Friday, 5 February 2010

Cisco Gotchas - Max VLANs and STP Instances

Cisco switches have separate limitations on:

  • The number of VLANs that can exist in the database.

  • The number of Spanning-Tree Instances that can run.


Cisco kit tends to use per-VLAN spanning-tree in which case the two values will be the same.


To understand the problem and solution requires knowledge of the different types of spanning-tree available, this subject is huge but very briefly the types are:

  1. Standard 802.1D Spanning-Tree

  2. PVST, Per-VLAN Spanning-Tree (ISL trunking only)

  3. PVST+, Per-VLAN Spanning-Tree plus (compatible with 802.1q trunks)

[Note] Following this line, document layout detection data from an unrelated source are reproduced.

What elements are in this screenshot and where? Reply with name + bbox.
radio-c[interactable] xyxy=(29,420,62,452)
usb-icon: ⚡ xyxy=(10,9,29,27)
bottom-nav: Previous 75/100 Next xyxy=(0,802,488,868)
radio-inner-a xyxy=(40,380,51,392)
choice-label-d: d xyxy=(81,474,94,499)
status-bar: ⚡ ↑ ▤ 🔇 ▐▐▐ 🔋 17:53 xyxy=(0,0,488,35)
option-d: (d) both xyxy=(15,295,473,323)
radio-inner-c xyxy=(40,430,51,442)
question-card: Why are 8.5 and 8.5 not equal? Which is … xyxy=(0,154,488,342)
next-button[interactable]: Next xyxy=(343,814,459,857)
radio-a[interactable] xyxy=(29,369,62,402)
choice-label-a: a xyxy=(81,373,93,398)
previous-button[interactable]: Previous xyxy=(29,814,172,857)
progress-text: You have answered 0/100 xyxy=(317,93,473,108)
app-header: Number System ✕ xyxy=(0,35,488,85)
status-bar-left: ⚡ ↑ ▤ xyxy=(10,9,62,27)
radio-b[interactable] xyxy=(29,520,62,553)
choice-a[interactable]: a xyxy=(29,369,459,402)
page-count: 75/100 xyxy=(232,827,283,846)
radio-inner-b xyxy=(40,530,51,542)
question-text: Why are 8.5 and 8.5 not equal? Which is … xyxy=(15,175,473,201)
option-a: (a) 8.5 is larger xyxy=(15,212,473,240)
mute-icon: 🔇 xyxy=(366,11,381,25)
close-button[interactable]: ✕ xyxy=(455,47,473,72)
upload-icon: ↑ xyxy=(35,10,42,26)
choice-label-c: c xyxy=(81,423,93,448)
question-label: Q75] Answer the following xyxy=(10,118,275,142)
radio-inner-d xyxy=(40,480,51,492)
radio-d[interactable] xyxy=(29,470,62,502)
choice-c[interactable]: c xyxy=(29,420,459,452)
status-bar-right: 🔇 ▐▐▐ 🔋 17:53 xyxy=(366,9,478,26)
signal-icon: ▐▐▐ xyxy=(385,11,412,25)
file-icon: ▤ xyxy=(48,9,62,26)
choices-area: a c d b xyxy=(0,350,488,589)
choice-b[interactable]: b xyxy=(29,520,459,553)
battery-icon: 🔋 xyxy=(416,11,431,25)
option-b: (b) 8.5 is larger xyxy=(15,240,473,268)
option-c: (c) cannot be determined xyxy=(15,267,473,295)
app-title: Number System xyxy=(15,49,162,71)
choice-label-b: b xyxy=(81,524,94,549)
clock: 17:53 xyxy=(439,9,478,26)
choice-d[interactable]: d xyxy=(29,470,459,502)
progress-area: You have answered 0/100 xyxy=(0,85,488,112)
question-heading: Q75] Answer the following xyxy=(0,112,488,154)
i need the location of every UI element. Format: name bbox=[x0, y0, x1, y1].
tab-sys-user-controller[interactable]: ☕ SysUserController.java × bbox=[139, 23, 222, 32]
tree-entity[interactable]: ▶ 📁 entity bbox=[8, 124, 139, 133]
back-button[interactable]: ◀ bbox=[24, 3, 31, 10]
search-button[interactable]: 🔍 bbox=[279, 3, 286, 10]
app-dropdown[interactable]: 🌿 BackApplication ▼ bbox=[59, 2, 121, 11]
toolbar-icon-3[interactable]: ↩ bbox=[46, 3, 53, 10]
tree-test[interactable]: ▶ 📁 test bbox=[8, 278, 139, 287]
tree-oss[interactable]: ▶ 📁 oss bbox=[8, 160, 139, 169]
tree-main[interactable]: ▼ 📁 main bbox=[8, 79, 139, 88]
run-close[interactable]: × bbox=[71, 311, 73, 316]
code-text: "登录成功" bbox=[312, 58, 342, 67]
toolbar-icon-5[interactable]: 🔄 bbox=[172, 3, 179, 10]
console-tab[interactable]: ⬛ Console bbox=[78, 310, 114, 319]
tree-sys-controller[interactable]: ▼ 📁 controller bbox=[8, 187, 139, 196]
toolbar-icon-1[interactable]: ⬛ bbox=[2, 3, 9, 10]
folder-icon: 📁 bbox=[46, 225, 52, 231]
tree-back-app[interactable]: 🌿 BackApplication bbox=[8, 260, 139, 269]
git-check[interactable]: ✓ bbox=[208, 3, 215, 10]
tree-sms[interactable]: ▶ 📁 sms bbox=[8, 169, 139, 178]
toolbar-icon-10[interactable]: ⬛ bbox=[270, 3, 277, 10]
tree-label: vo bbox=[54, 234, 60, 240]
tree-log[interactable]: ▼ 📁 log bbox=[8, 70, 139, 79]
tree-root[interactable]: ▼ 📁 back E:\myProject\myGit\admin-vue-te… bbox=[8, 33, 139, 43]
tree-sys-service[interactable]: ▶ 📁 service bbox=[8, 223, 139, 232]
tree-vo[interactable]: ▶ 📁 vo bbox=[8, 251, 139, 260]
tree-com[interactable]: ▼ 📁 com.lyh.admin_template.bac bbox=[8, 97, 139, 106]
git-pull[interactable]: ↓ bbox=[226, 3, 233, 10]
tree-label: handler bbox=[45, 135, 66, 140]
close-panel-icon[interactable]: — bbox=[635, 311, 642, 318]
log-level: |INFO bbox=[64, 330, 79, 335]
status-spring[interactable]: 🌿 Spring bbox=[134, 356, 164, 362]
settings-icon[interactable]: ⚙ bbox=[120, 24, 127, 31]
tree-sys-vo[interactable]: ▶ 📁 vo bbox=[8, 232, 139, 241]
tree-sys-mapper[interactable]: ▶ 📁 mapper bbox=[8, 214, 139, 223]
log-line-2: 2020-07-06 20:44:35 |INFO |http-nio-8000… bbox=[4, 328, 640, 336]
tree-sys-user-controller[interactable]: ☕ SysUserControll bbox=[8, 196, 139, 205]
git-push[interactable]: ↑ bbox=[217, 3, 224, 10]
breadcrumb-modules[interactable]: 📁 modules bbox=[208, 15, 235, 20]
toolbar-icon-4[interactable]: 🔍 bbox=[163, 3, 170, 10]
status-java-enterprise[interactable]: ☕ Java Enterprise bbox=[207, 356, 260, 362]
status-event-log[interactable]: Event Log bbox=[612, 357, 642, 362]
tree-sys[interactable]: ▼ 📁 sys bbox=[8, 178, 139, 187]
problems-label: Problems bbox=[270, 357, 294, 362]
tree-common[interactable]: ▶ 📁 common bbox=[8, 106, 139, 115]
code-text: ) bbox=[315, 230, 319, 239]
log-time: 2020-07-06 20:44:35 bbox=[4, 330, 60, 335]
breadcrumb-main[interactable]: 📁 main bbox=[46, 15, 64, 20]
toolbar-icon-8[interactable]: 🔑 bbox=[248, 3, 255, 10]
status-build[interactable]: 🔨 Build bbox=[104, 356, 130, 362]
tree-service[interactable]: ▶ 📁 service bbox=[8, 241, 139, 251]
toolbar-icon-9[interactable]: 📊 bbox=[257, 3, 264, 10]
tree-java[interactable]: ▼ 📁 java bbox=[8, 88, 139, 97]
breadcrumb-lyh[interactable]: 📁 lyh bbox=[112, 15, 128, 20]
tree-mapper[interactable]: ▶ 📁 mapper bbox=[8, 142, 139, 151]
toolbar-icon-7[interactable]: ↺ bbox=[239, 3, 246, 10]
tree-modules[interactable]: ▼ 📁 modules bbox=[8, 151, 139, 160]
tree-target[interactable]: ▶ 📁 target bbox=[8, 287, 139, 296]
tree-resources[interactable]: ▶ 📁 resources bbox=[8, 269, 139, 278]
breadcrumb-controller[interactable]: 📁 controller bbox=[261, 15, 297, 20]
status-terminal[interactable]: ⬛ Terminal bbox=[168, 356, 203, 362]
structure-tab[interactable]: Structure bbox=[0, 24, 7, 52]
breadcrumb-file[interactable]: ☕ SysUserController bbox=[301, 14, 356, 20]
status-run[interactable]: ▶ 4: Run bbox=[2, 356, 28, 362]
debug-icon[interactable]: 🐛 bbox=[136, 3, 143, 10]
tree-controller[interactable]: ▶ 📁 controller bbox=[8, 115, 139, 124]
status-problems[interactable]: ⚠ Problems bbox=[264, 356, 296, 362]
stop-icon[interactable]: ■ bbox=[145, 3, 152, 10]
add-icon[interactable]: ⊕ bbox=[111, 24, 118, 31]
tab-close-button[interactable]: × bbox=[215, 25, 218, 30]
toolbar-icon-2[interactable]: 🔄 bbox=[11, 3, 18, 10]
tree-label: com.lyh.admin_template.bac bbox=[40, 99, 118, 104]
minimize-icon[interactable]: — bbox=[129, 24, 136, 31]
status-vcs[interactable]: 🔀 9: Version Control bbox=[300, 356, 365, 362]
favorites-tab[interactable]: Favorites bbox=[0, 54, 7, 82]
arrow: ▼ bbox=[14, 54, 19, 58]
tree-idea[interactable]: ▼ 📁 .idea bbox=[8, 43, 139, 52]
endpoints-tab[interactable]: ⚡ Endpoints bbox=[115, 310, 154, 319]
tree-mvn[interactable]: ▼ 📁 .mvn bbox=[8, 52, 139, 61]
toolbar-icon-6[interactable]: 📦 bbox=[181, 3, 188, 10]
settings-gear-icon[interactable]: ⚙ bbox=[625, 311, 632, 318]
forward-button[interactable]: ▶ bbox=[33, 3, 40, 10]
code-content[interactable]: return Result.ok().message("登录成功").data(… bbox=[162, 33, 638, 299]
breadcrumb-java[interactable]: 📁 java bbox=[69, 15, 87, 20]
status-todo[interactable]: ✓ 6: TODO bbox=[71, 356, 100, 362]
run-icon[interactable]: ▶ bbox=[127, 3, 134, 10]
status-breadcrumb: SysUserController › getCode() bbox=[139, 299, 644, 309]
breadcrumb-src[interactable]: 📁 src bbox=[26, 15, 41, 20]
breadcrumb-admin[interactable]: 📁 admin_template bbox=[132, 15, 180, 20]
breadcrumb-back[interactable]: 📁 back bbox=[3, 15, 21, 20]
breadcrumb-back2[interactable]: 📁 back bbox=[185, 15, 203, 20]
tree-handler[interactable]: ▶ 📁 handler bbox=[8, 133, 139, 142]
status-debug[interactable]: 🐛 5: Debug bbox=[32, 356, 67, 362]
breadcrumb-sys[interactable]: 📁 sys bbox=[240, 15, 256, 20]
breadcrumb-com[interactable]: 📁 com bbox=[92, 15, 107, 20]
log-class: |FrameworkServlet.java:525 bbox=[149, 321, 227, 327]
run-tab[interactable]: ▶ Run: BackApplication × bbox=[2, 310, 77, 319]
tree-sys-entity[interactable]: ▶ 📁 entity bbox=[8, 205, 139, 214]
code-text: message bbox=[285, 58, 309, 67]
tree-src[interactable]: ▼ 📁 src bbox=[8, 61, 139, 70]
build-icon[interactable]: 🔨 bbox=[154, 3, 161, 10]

  4. Rapid PVST - RSTP version of PVST+

  5. MST - Multiple Spanning Tree


The limitations are as follows on switches running PVST, PVST+ or Rapid-PVST:

  • 2950 SI: Maximum 64 STP instances, Maximum 128 VLANs.

  • 2950 EI: Maximum 64 STP instances, Maximum 250 VLANS.

  • 3550, 3560, 3750: Maximum 128 STP instances, Maximum 1005 VLANs.

  • 6500: Based on logical ports. Article here.



If you exceed the number of VLANs then you'll get an error like this:
SPANTREE_VLAN_SW-2-MAX_INSTANCE: Platform limit of 64 STP instances exceeded. No instance created for VLANxxx


Solutions


There are a couple of workarounds:

  • Delete some VLANs!

  • Manually prune VLANs off the trunk links and set the switch to VTP mode transparent so it doesn't know about the extra VLANs.

  • Use MST instead of PVST.



MST is my preferred option. Most networks will only require 2 or 4 Spanning-Tree topologies anyway so it is wasteful to have STP running in every VLAN.